The name of Oracle Direct Connector for Hadoop Distributed File System changed to Oracle SQL Connector for Hadoop Distributed File System.

  • Oracle SQL Connector for Hadoop Distributed File System

    • Automatic creation of Oracle Database external tables from Hive tables, Data Pump files, or delimited text files.

    • Management of location files.

    See Chapter 2.

  • Oracle Loader for Hadoop

    • Support for Sockets Direct Protocol (SDP) for direct path loads

    • Support for secondary sort on user-specified columns

    • New input formats for regular expressions and Oracle NoSQL Database. The Avro record InputFormat is supported code instead of sample code.

    • Simplified date format specification

    • New reject limit threshold

    • Improved job reporting and diagnostics

    See Chapter 3.

  • Oracle R Advanced Analytics for Hadoop

    Several analytic algorithms are now available: linear regression, neural networks for prediction, matrix completion using low rank matrix factorization, clustering, and nonnegative matrix factorization.

    Oracle R Advanced Analytics for Hadoop supports Hive data sources in addition to HDFS files.

    Oracle R Advanced Analytics for Hadoop can move data between HDFS and Oracle Database. Oracle R Enterprise is not required for this basic transfer of data.

    The following functions are new in this release:

    as.ore.*
    hadoop.jobs
    hdfs.head
    hdfs.tail
    is.ore.*
    orch.connected
    orch.dbg.lasterr
    orch.evaluate
    orch.export.fit
    orch.lm
    orch.lmf
    orch.neural
    orch.nmf
    orch.nmf.NMFalgo
    orch.temp.path
    ore.*
    predict.orch.lm
    print.summary.orch.lm
    summary.orch.lm
    

    See Chapter 8.

Deprecated Features

The following features are deprecated in this release, and may be desupported in a future release:

  • Oracle SQL Connector for Hadoop Distributed File System

    • Location file format (version 1): Existing external tables with content published using Oracle Direct Connector for HDFS version 1 must be republished using Oracle SQL Connector for HDFS version 2, because of incompatible changes to the location file format.

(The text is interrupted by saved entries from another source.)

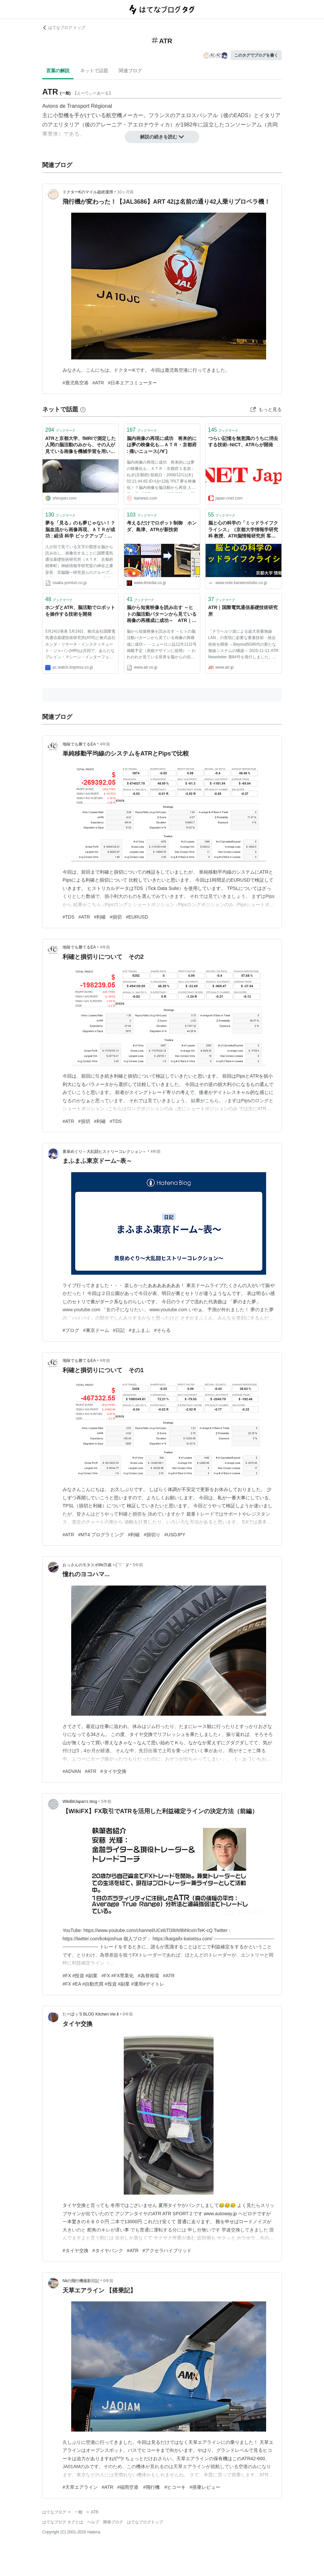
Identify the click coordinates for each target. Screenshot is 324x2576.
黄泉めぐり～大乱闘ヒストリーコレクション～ (104, 1151)
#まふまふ (139, 1330)
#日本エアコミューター (132, 382)
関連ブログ (130, 70)
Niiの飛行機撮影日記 (81, 2280)
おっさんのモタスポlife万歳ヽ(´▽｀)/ (96, 1565)
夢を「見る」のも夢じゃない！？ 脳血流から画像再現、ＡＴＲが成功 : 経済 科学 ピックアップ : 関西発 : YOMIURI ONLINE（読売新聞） (80, 530)
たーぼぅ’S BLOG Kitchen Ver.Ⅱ (91, 2014)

      When Oracle SQL Connector for HDFS creates new location files, it does not delete the old location files.

      See Chapter 2.

    • oracle.hadoop.hdfs.exttab namespace (version 1): Oracle SQL Connector for HDFS uses the following new namespaces for all configuration properties:

      • oracle.hadoop.connection: Oracle Database connection and wallet properties

      • oracle.hadoop.exttab: All other properties

      See Chapter 2.

    • HDFS_BIN_PATH directory: The preprocessor directory name is now OSCH_BIN_PATH.

      See "Oracle SQL Connector for Hadoop Distributed File System Setup."

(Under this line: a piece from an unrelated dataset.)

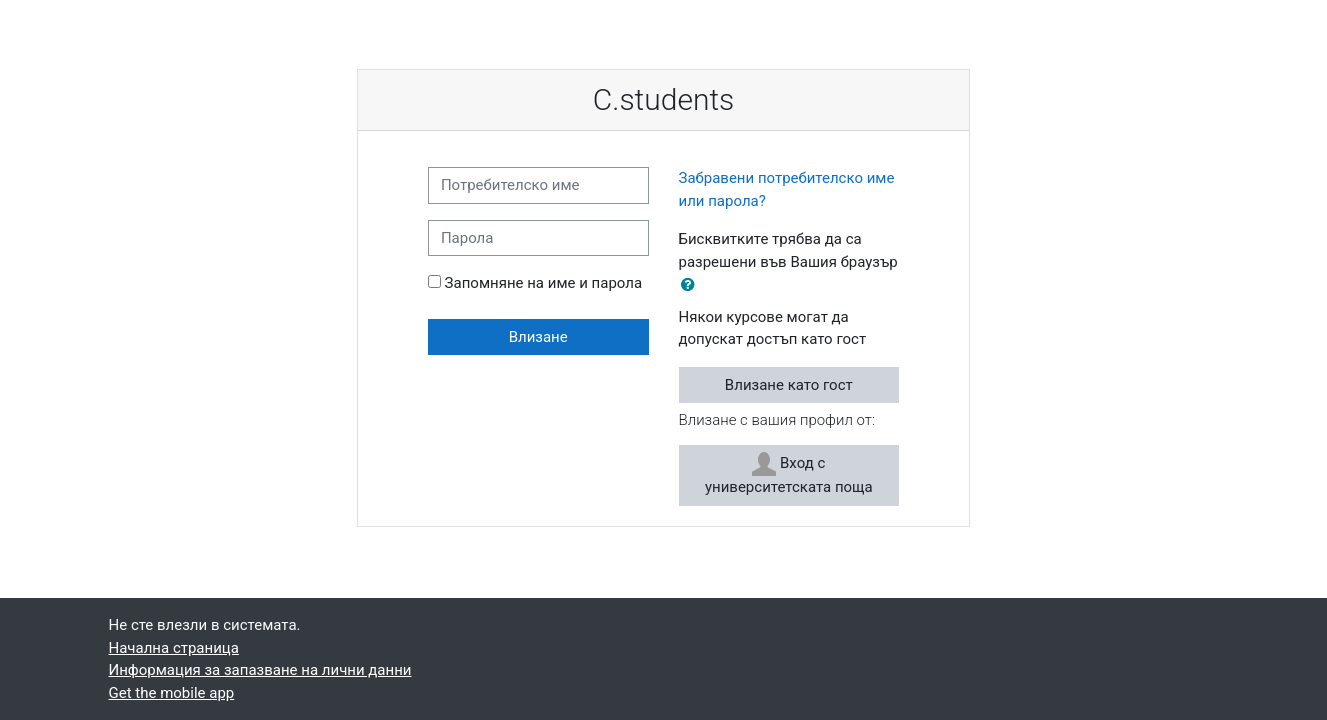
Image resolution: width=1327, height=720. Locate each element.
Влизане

  • Oracle R Advanced Analytics for Hadoop

    • keyval: Use orch.keyval to generate key-value pairs.

    • orch.reconnect: Use orch.connect to reconnect using a connection object returned by orch.dbcon.

Desupported Features

The following features are no longer supported by Oracle.

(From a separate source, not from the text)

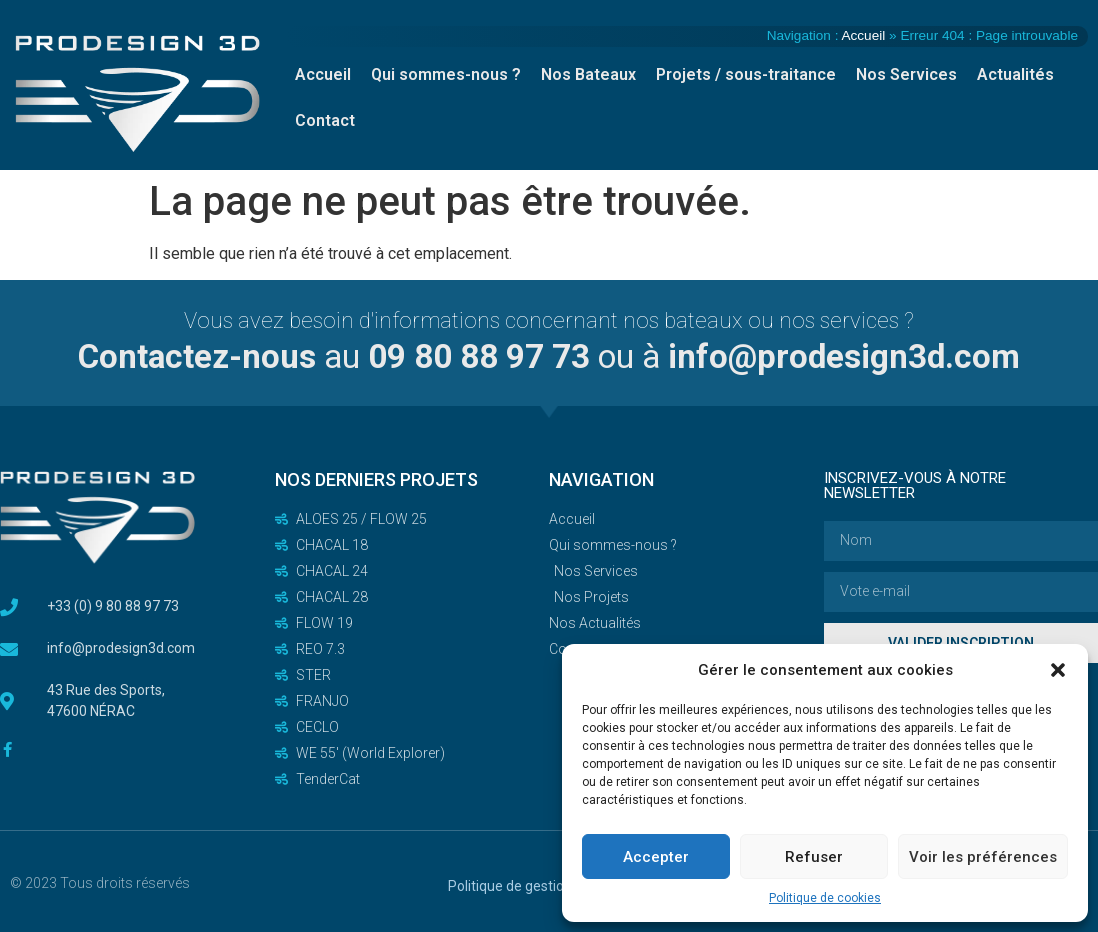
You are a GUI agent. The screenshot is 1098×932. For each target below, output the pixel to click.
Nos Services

  • Oracle Loader for Hadoop

    • oracle.hadoop.loader.configuredCounters

      See Chapter 3.

Other Changes

The following are additional changes in the release:

  • Oracle Loader for Hadoop

    The installation zip archive now contains two kits:

    • oraloader-2.0.0-1.x86_64.zip for Apache Hadoop 0.20.2 and CDH3

    • oraloader-2.0.0-2.x86_64.zip for CDH4

    See "Oracle Loader for Hadoop Setup."